Comment by InsideOutSanta
1 day ago
> the structure feels too consistent to be random
I don't see how it could be random, regardless of whether it is an actual language. Humans are famously terrible at generating randomness.
1 day ago
> the structure feels too consistent to be random
I don't see how it could be random, regardless of whether it is an actual language. Humans are famously terrible at generating randomness.
The kind of "randomness" hardly compatible with language-like structure could arise from choosing the glyphs according to purely graphical concerns, "what would look nice here", lines being too long or too short, avoiding repeating sequences or, to the contrary, achieving interesting 2D structures in the text, etc.
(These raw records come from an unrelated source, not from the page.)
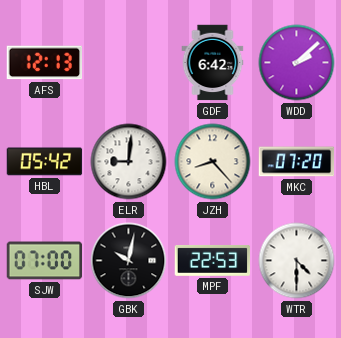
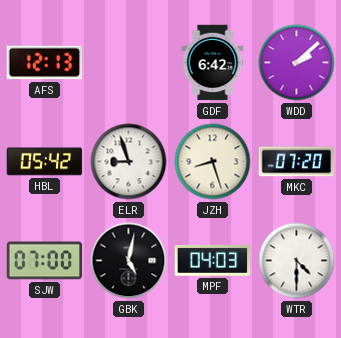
ELR: 9:01 -> 8:57
JZH: 8:23 -> 8:27
GBK: 10:02 -> 5:02
MPF: 22:53 -> 04:03
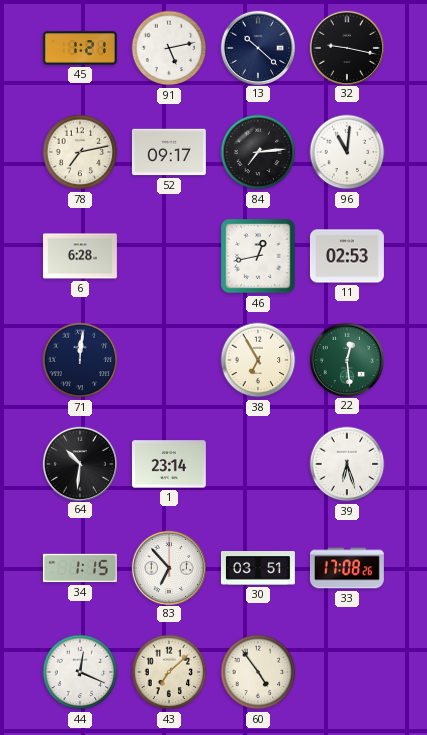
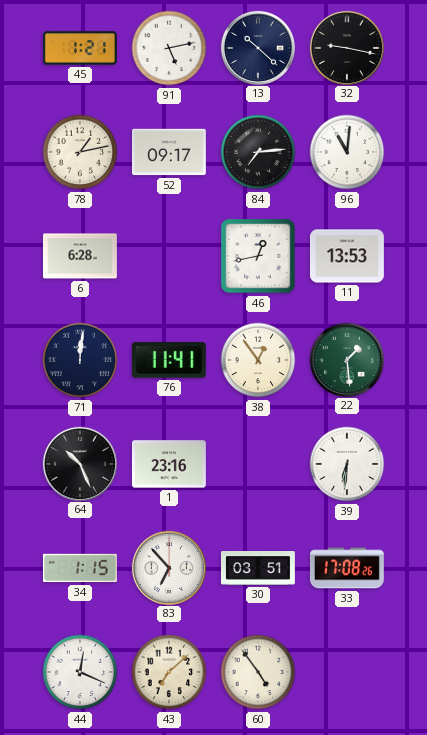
78: 7:13 -> 1:13
11: 02:53 -> 13:53
76: none -> 11:41
38: 6:55 -> 12:54
22: 12:29 -> 1:29
64: 10:31 -> 10:26
1: 23:14 -> 23:16
39: 6:27 -> 6:31
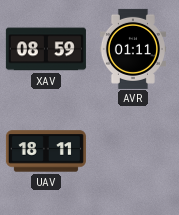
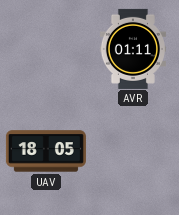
XAV: 08:59 -> none
UAV: 18:11 -> 18:05
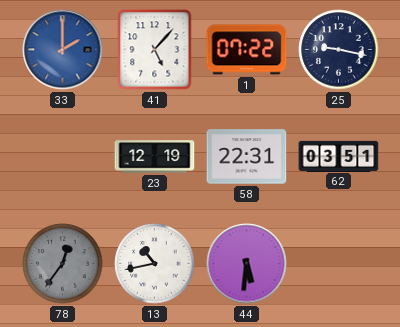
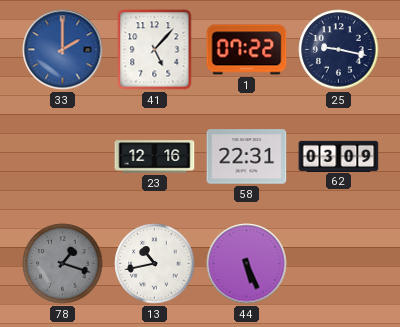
23: 12:19 -> 12:16
62: 03:51 -> 03:09
78: 12:36 -> 1:18
44: 5:31 -> 5:26
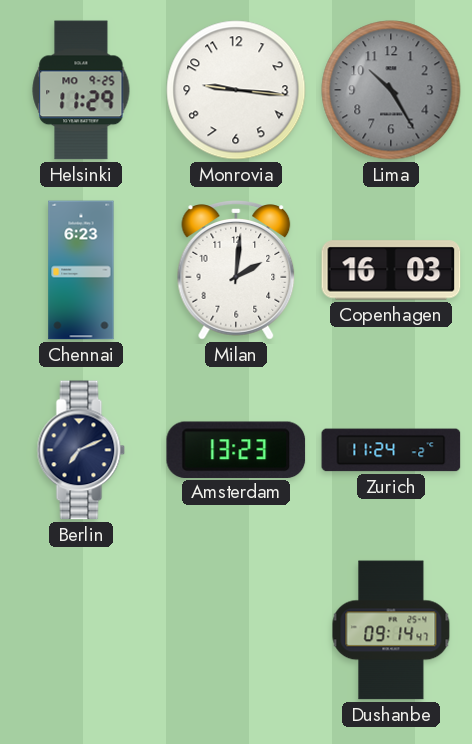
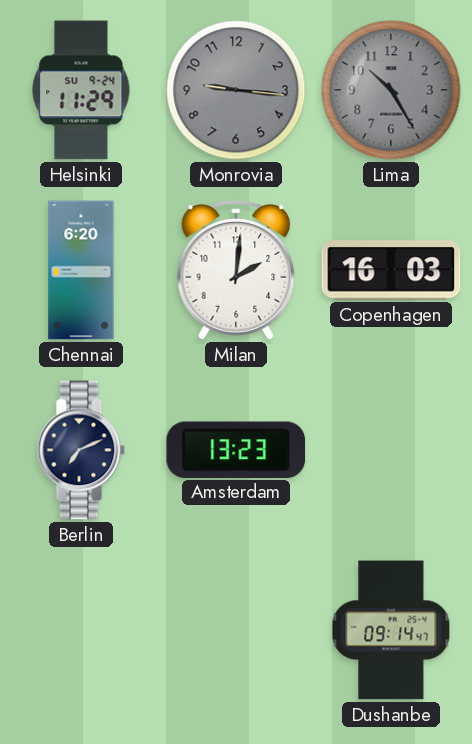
Helsinki date: MO 9-25 -> SU 9-24
Monrovia dial: white -> grey
Chennai: 6:23 -> 6:20
Zurich: 11:24 -> none
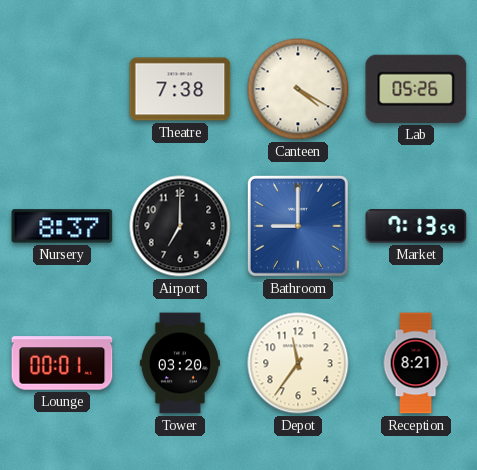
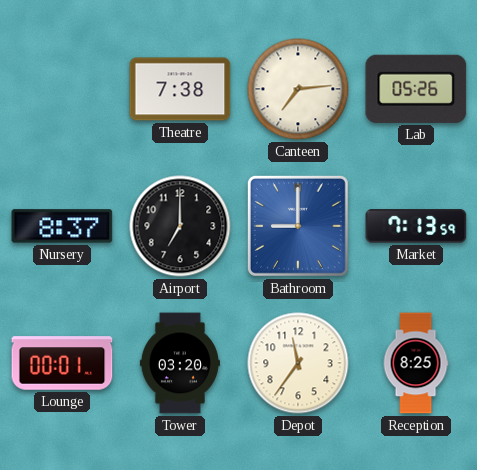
Canteen: 4:20 -> 7:14
Reception: 8:21 -> 8:25
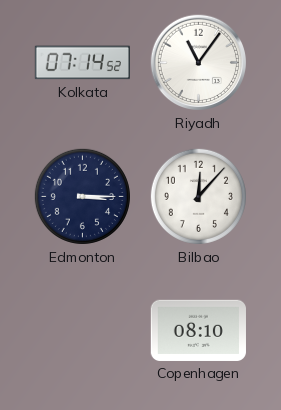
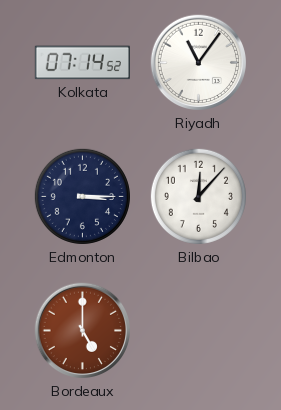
Bordeaux: none -> 5:00
Copenhagen: 08:10 -> none
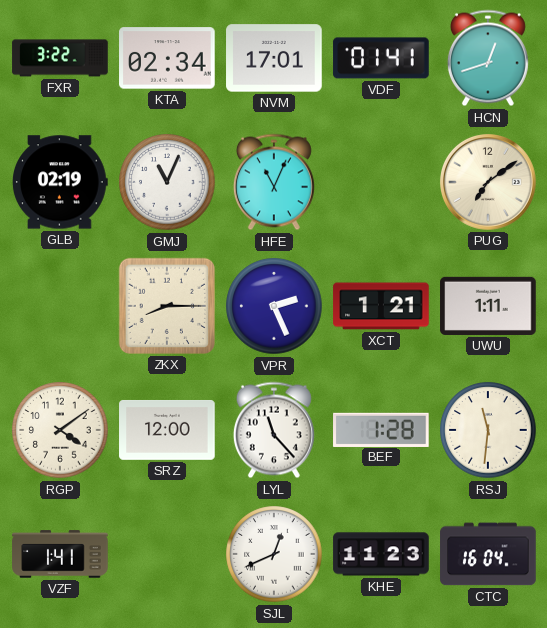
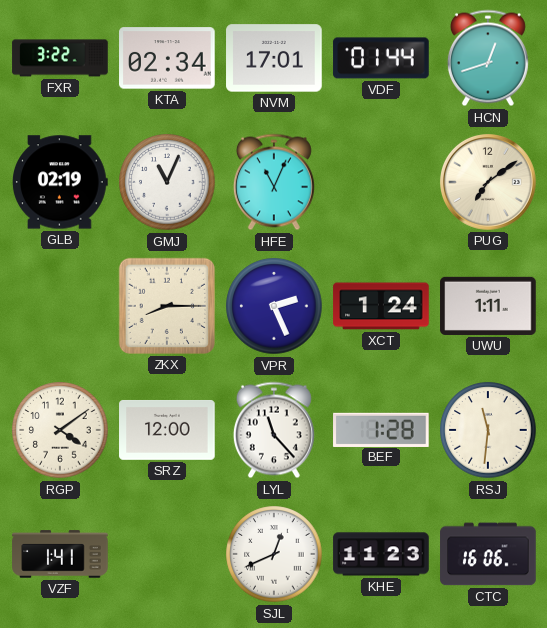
VDF: 01:41 -> 01:44
XCT: 1:21 -> 1:24
CTC: 16:04 -> 16:06
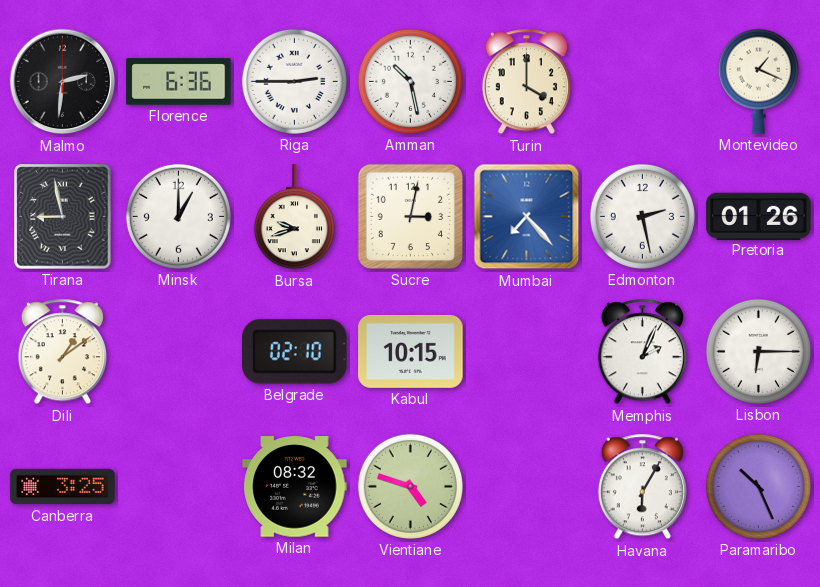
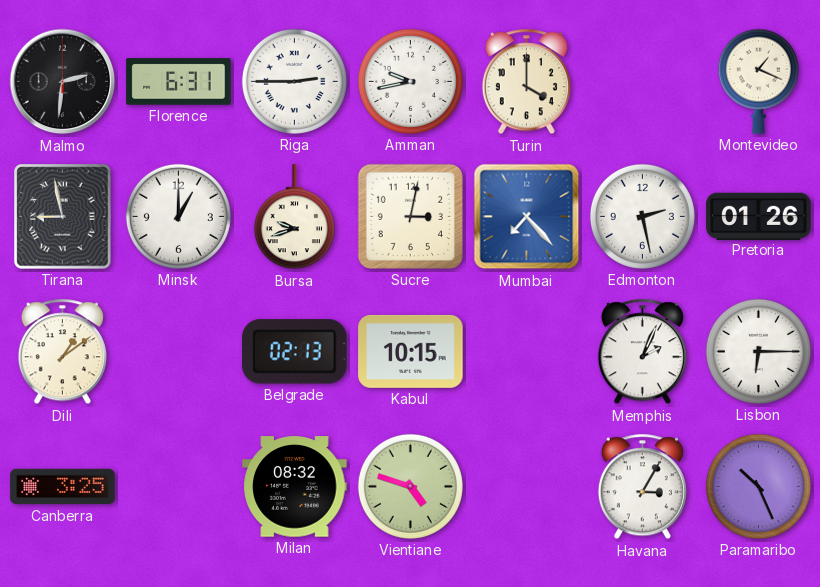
Florence: 6:36 -> 6:31
Amman: 10:28 -> 9:43
Belgrade: 02:10 -> 02:13
Havana: 6:05 -> 3:05
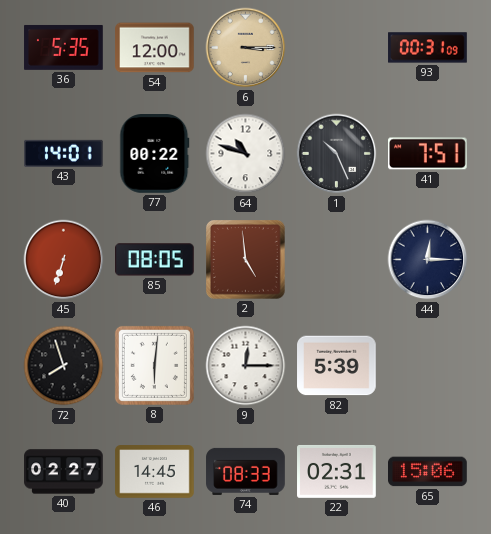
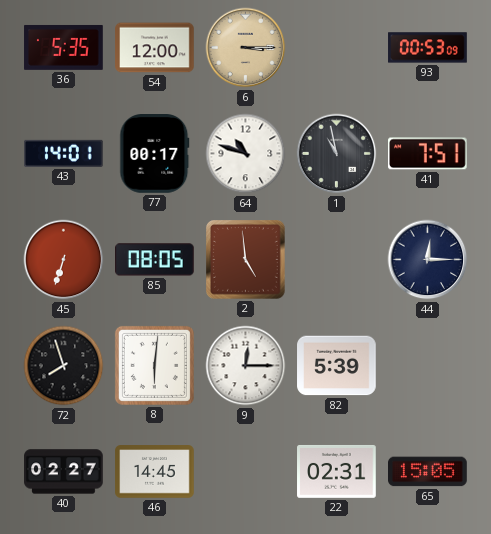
93: 00:31 -> 00:53
77: 00:22 -> 00:17
1: 10:26 -> 10:58
74: 08:33 -> none
65: 15:06 -> 15:05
It's not cryptography-class randomness, but it would be enough to ruin the rather well-expressed structures in the text (see e.g. the transition matrix).
>choosing the glyphs according to purely graphical concerns, "what would look nice here", lines being too long or too short, avoiding repeating sequences or, to the contrary, achieving interesting 2D structures in the text
I wouldn't assume that the writer made decisions based on these goals, but rather that the writer attempted to create a simulacrum of a real language. However, even if they did not, I would expect an attempt at generating a "random" language to ultimately mirror many of the properties of the person's native language.
The arguments that this book is written in a real language rest on the assumption that a human being making up gibberish would not produce something that exhibits many of the properties of a real language; however, I don't see anyone offering any evidence to support this claim.